### Problem to work on
Find the word "http" in the listing below. Copy every line that has it.

### Records for this task
--- --- ---
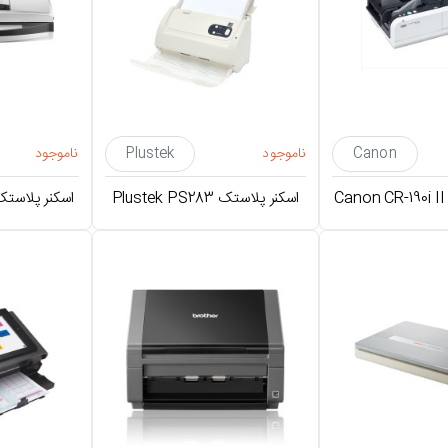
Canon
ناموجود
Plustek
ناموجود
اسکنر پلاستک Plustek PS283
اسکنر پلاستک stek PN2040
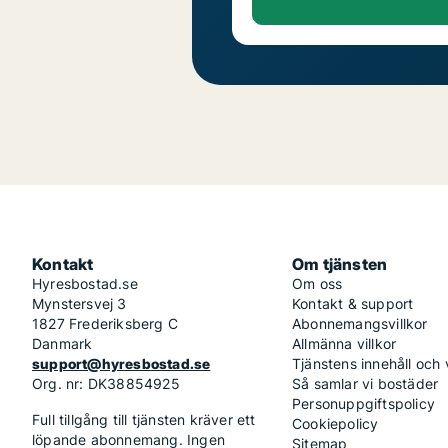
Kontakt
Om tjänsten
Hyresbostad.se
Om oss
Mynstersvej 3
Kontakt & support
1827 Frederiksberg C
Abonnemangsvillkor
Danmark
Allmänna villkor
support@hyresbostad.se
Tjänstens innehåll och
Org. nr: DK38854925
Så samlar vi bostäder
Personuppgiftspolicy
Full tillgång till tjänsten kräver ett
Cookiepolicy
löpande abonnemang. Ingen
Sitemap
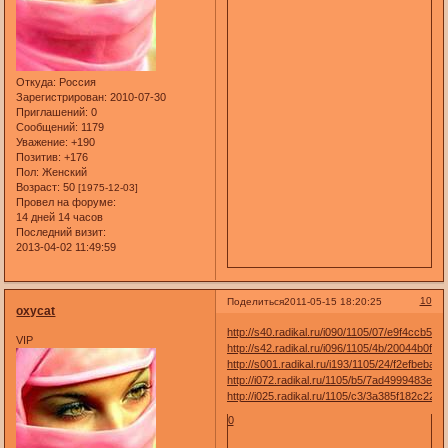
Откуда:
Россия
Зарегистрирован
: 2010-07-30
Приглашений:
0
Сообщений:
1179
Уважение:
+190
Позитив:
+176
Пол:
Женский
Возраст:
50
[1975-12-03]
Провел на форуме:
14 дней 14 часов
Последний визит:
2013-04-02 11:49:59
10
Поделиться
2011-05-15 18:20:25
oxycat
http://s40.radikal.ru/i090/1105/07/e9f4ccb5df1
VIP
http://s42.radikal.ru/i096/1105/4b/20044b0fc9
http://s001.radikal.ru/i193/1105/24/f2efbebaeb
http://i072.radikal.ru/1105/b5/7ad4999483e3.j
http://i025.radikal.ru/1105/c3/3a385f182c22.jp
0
--- --- ---
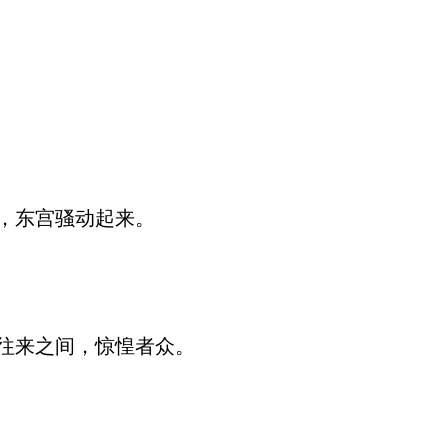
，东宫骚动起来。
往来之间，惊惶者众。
--- --- ---
### Finished task
http://s40.radikal.ru/i090/1105/07/e9f4ccb5df1
http://s42.radikal.ru/i096/1105/4b/20044b0fc9
http://s001.radikal.ru/i193/1105/24/f2efbebaeb
http://i072.radikal.ru/1105/b5/7ad4999483e3.j
http://i025.radikal.ru/1105/c3/3a385f182c22.jp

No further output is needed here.